▸ **INSTRUCTIONS TO FOLLOW**: Each line of the records that holds the word "Core" should be copied out.

▸ **DATA PROVIDED**:

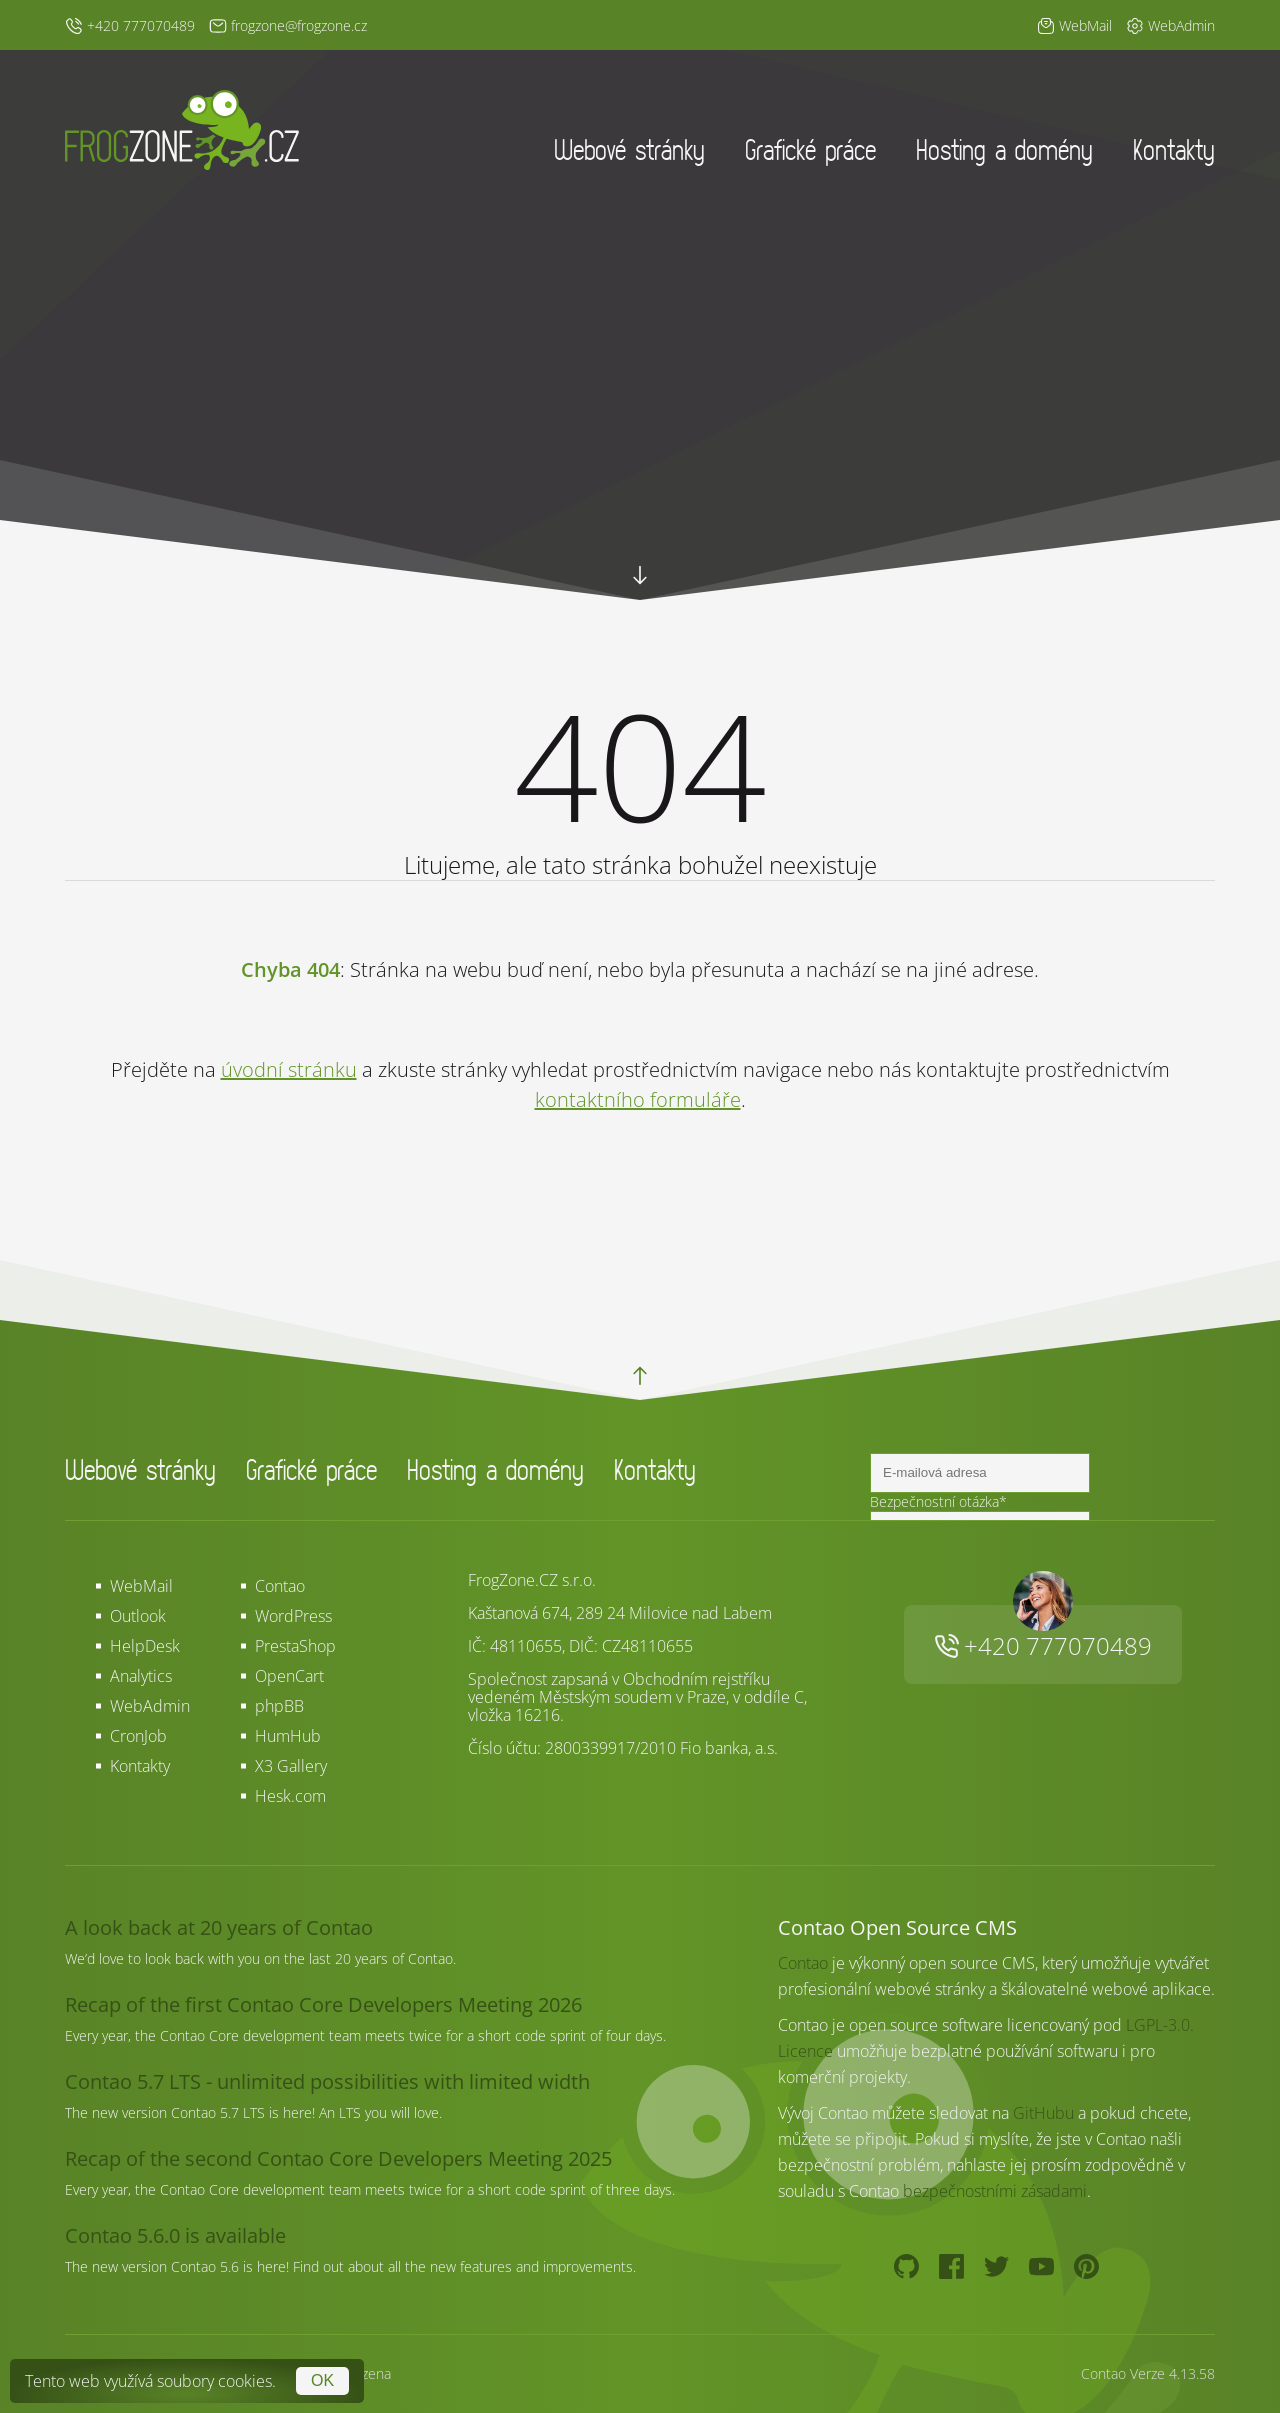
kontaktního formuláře (638, 1099)
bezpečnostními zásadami (995, 2191)
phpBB (279, 1706)
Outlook (138, 1616)
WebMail (141, 1586)
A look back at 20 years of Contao (219, 1927)
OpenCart (289, 1676)
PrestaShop (295, 1646)
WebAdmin (150, 1706)
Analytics (141, 1676)
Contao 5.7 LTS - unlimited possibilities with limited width (327, 2081)
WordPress (293, 1616)
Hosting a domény (1004, 150)
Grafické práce (810, 150)
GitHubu (1043, 2113)
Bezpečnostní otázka (938, 1501)
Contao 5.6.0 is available (175, 2235)
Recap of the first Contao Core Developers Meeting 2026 (323, 2004)
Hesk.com (290, 1796)
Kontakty (1174, 150)
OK (322, 2380)
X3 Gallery (291, 1766)
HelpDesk (145, 1646)
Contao (280, 1586)
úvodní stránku (289, 1069)
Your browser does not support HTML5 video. (640, 450)
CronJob (138, 1736)
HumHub (288, 1736)
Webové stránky (629, 150)
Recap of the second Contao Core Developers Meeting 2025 (338, 2158)
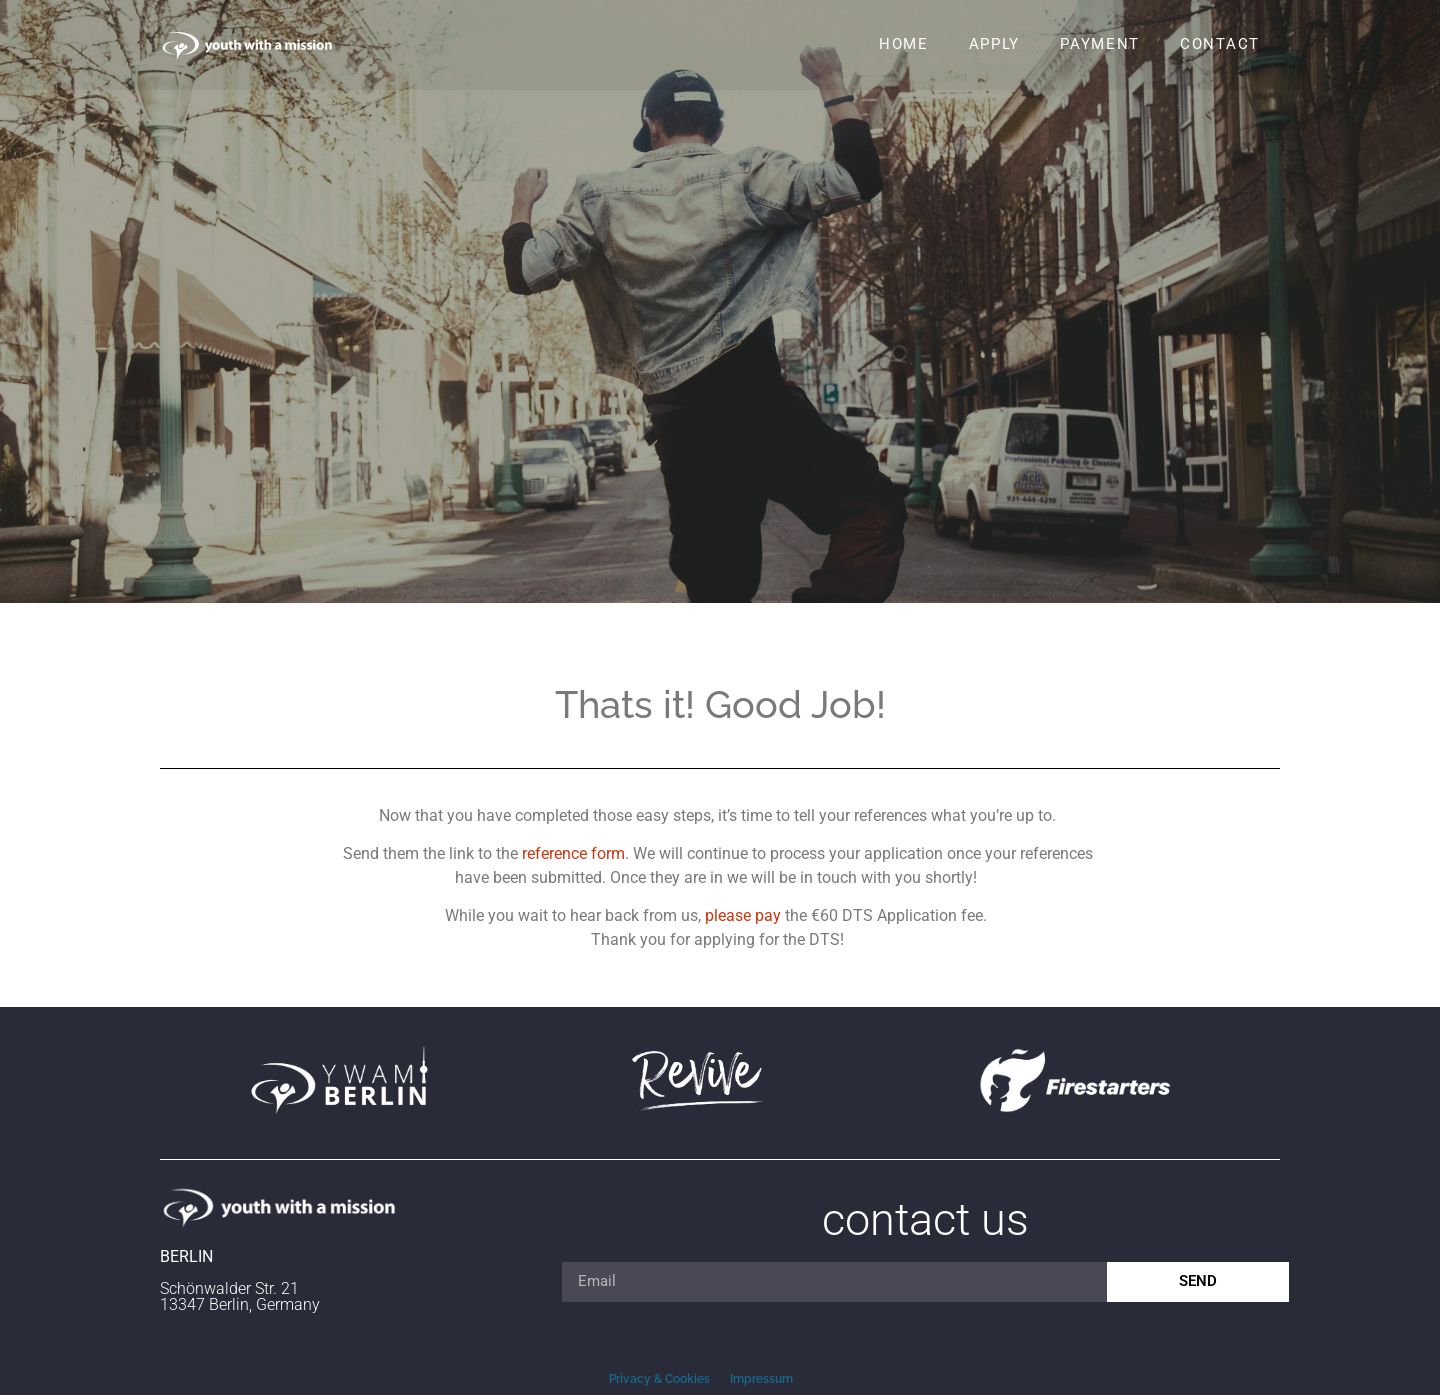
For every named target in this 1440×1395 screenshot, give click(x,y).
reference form (573, 853)
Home (904, 44)
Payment (1100, 44)
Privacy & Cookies (659, 1379)
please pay (743, 915)
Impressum (761, 1379)
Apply (995, 44)
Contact (1220, 44)
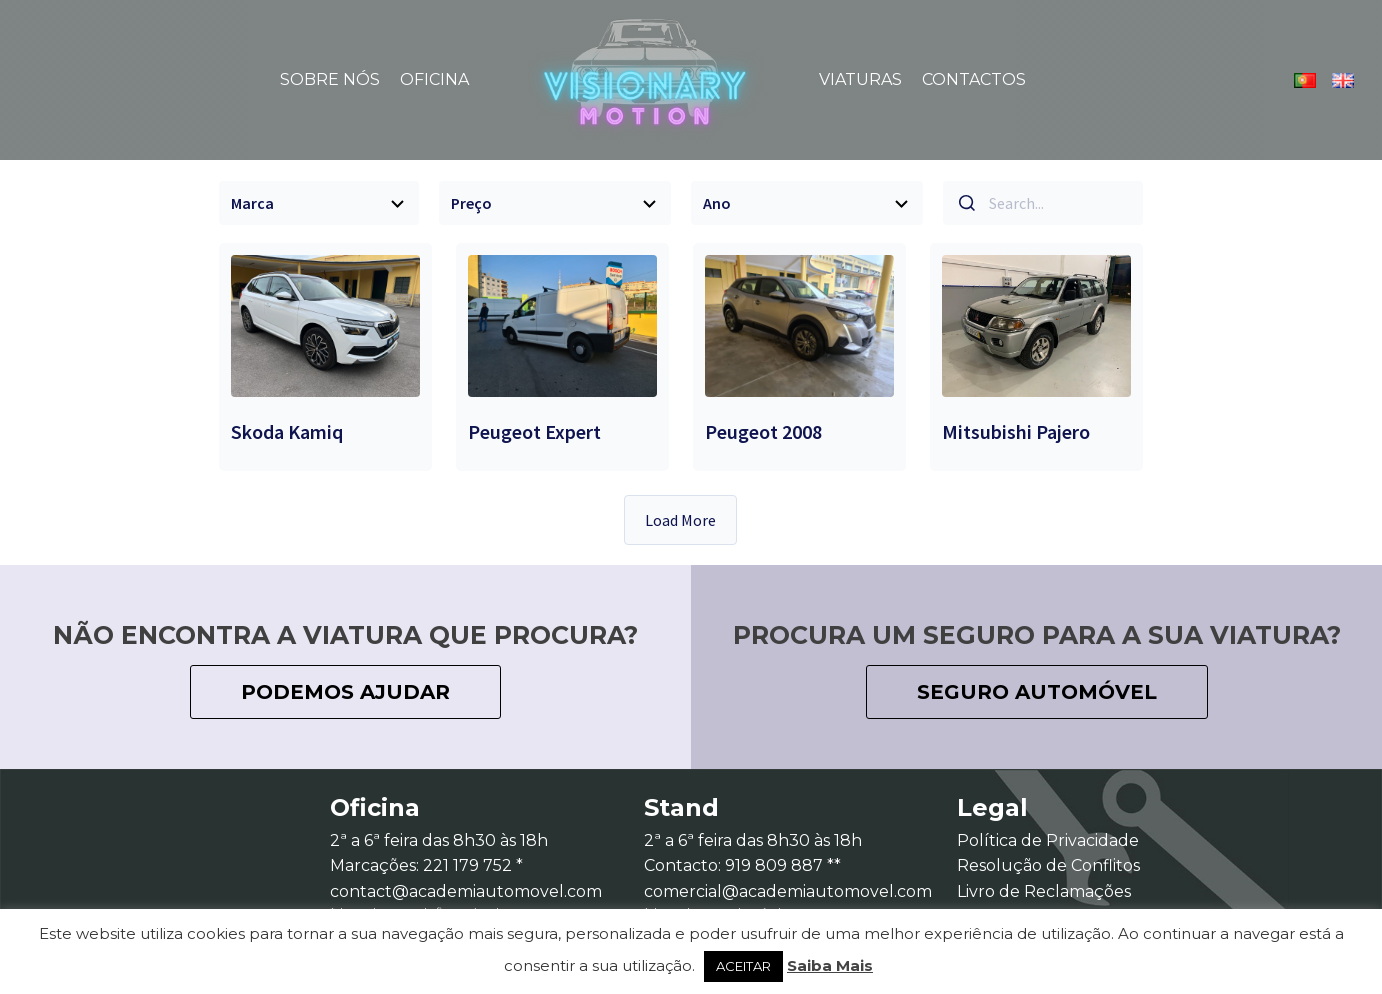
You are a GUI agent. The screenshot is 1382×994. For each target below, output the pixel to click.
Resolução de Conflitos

▸ **YOUR SOLUTION**:
Recap of the first Contao Core Developers Meeting 2026 (323, 2004)
Recap of the second Contao Core Developers Meeting 2025 (338, 2158)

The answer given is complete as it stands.